Как сказал в предисловии к концерту известный пианист, «клавирист» и, по совместительству, главный кейджианец нашей страны Алексей Любимов, целью действа, прошедшего 15 сентября в Рахманиновском зале, было воссоздание атмосферы американского андеграунда 50-60-х гг. ХХ века. Уж не знаю, насколько участникам удалось именно это, но забавлялись они от души и при этом веселились, как дети. Правда, с музыкой как таковой всё это имело весьма мало общего, но, собственно, цели такой и не было.
А. Любимов сказал, что поворотной точкой в творчестве Кейджа был 1952 год, когда первый раз было исполнено знаменитое «молчащее» 4’33’’, был проведён первый хэппенинг, а самое главное, что в этом же году Кейдж впервые отказался от управления результатом своих композиторских манипуляций и перешёл к управлению процессами с непредсказуемым результатом. Именно эта идеология получила отражение в данном концерте, где были представлены произведения Кейджа и его коллег.
Любимов подчеркнул, что в концерте будут использованы различные специфические объекты и нестандартные инструменты, позволяющие реализовать элемент случайности и необычности.
Чтобы не утомлять читателя пересказом «содержания» всех «опусов», я расскажу лишь о некоторых, ибо происходящее выглядело примерно так: объявлялось некое произведение, а затем неожиданно для публики из коробочки в зал выпускалась большая красивая бабочка — живая! Было объявлено, что это произведение можно считать законченным тогда, когда бабочка покинет пределы помещения. На деле в РЗК с бабочкой обошлись очень просто: поскольку насекомое выпускать на улицу было жаль, в зале погасили свет, в результате чего в темноте бабочка моментально остановилась на стене концертного зала, откуда её благополучно сняли и убрали обратно в коробочку.
Или, допустим, объявлялось, что «произведение будет исполнено в темноте», затем гасили свет, через несколько секунд опять его зажигали и объявляли, что «произведение исполнено»! Судя по всему, исполнители считали это «остроумным», но я почему-то вспоминал о том, что много раз повторённый анекдот уже не смешон.
«Состав инструментов» некоторых творений тоже говорил сам за себя: например, «Музыка воды» предназначена для солиста (фортепиано), радио, свистков, сосудов с водой и колоды карт. Этот «опус», расписанный автором по минутам и секундам, был вдохновенно исполнен самим Любимовым и представлял собой примерно следующее. Сначала включается радиоприёмник и настраивается на какую-нибудь радиостанцию, звучит радиопередача (какая угодно); затем на фортепиано звучит аккорд, после чего верещит какой-нибудь противный свисток.

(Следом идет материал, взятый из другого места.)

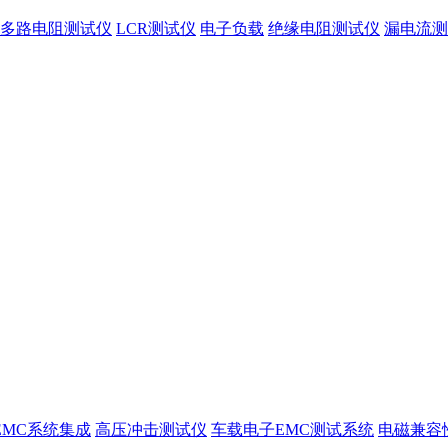
多路电阻测试仪
LCR测试仪
电子负载
绝缘电阻测试仪
漏电流测
EMC系统集成
高压冲击测试仪
车载电子EMC测试系统
电磁兼容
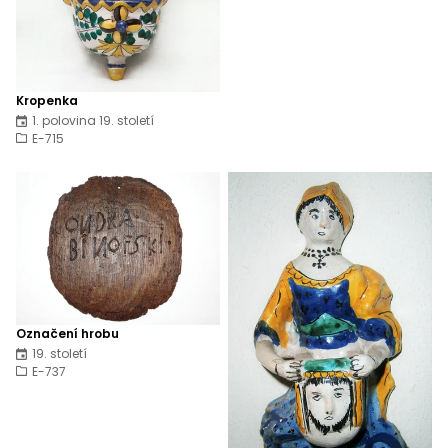
Kropenka
1. polovina 19. století
E-715
Označení hrobu
19. století
E-737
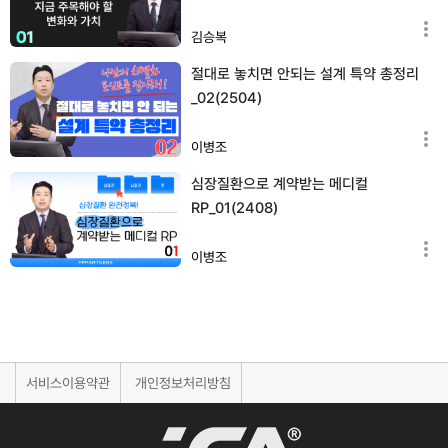
김승복
절대로 놓치면 안되는 설계 특약 총정리
_02(2504)
이병조
심장질환으로 계약받는 메디컬
RP_01(2408)
이병조
서비스이용약관
개인정보처리방침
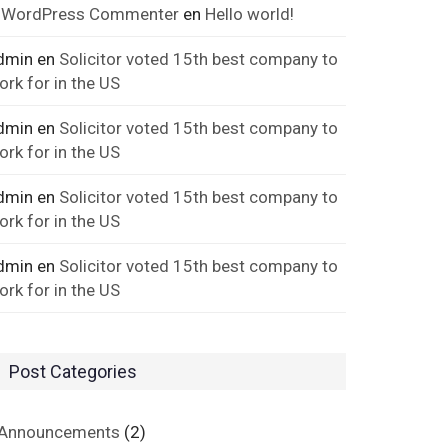
 WordPress Commenter
en
Hello world!
dmin
en
Solicitor voted 15th best company to
ork for in the US
dmin
en
Solicitor voted 15th best company to
ork for in the US
dmin
en
Solicitor voted 15th best company to
ork for in the US
dmin
en
Solicitor voted 15th best company to
ork for in the US
Post Categories
Announcements
(2)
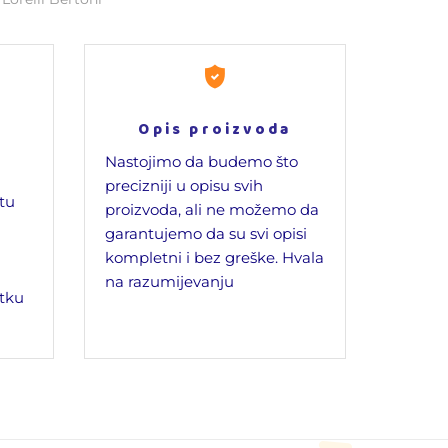
Opis proizvoda
Nastojimo da budemo što
precizniji u opisu svih
jtu
proizvoda, ali ne možemo da
garantujemo da su svi opisi
kompletni i bez greške. Hvala
na razumijevanju
tku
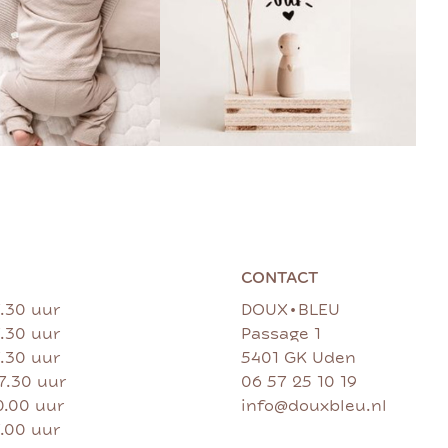
CONTACT
•
7.30 uur
DOUX
BLEU
7.30 uur
Passage 1
7.30 uur
5401 GK Uden
17.30 uur
06 57 25 10 19
0.00 uur
info@douxbleu.nl
7.00 uur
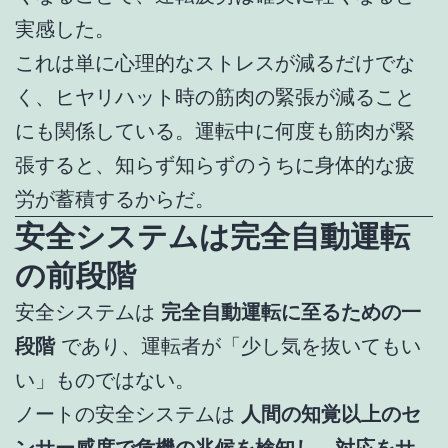
実感した。
これは単に心理的なストレスが減るだけでな
く、ヒヤリハット時の筋肉の緊張が減ること
にも関係している。運転中に何度も筋肉が緊
張すると、知らず知らずのうちに身体的な疲
労が蓄積するからだ。
安全システムは完全自動運転
の前段階
安全システムは
完全自動運転に至るための一
段階
であり、運転者が「少し気を抜いてもい
い」ものではない。
ノートの安全システムは
人間の知覚以上のセ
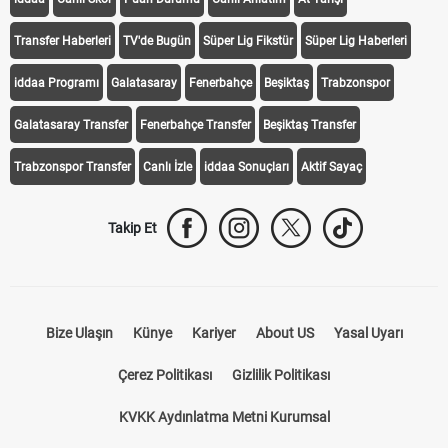
Transfer Haberleri
TV'de Bugün
Süper Lig Fikstür
Süper Lig Haberleri
iddaa Programı
Galatasaray
Fenerbahçe
Beşiktaş
Trabzonspor
Galatasaray Transfer
Fenerbahçe Transfer
Beşiktaş Transfer
Trabzonspor Transfer
Canlı İzle
iddaa Sonuçları
Aktif Sayaç
Takip Et
Bize Ulaşın
Künye
Kariyer
About US
Yasal Uyarı
Çerez Politikası
Gizlilik Politikası
KVKK Aydınlatma Metni Kurumsal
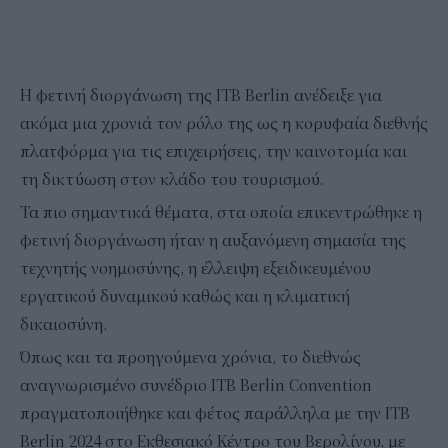
Η φετινή διοργάνωση της ITB Berlin ανέδειξε για
ακόμα μια χρονιά τον ρόλο της ως η κορυφαία διεθνής
πλατφόρμα για τις επιχειρήσεις, την καινοτομία και
τη δικτύωση στον κλάδο του τουρισμού.
Τα πιο σημαντικά θέματα, στα οποία επικεντρώθηκε η
φετινή διοργάνωση ήταν η αυξανόμενη σημασία της
τεχνητής νοημοσύνης, η έλλειψη εξειδικευμένου
εργατικού δυναμικού καθώς και η κλιματική
δικαιοσύνη.
Όπως και τα προηγούμενα χρόνια, το διεθνώς
αναγνωρισμένο συνέδριο ITB Berlin Convention
πραγματοποιήθηκε και φέτος παράλληλα με την ITB
Berlin 2024 στο Εκθεσιακό Κέντρο του Βερολίνου, με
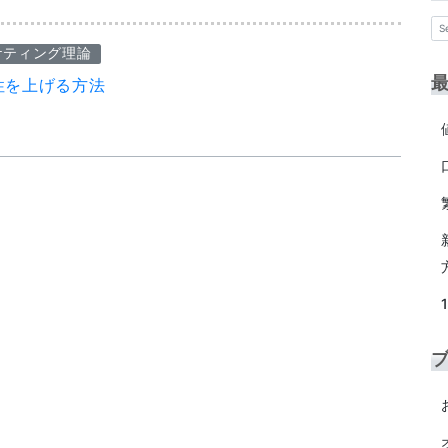
ケティング理論
性を上げる方法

Затем опять фортепианный аккорд, затем другой свисток, после чего идёт царапанье по струнам рояля, далее в открытый рояль раскидывается карточная колода с характерным призвуком падающих на струны карт (на педали). Затем радиоприёмник перестраивается на другую радиостанцию, а в определённый момент из одной ёмкости в другую переливается вода. Ну и так далее, думаю, «смысл» происходящего мною очерчен достаточно определённо. И вот всей этой ерундой, пристально глядя в «партитуру», Алексей Любимов как раз и занимался.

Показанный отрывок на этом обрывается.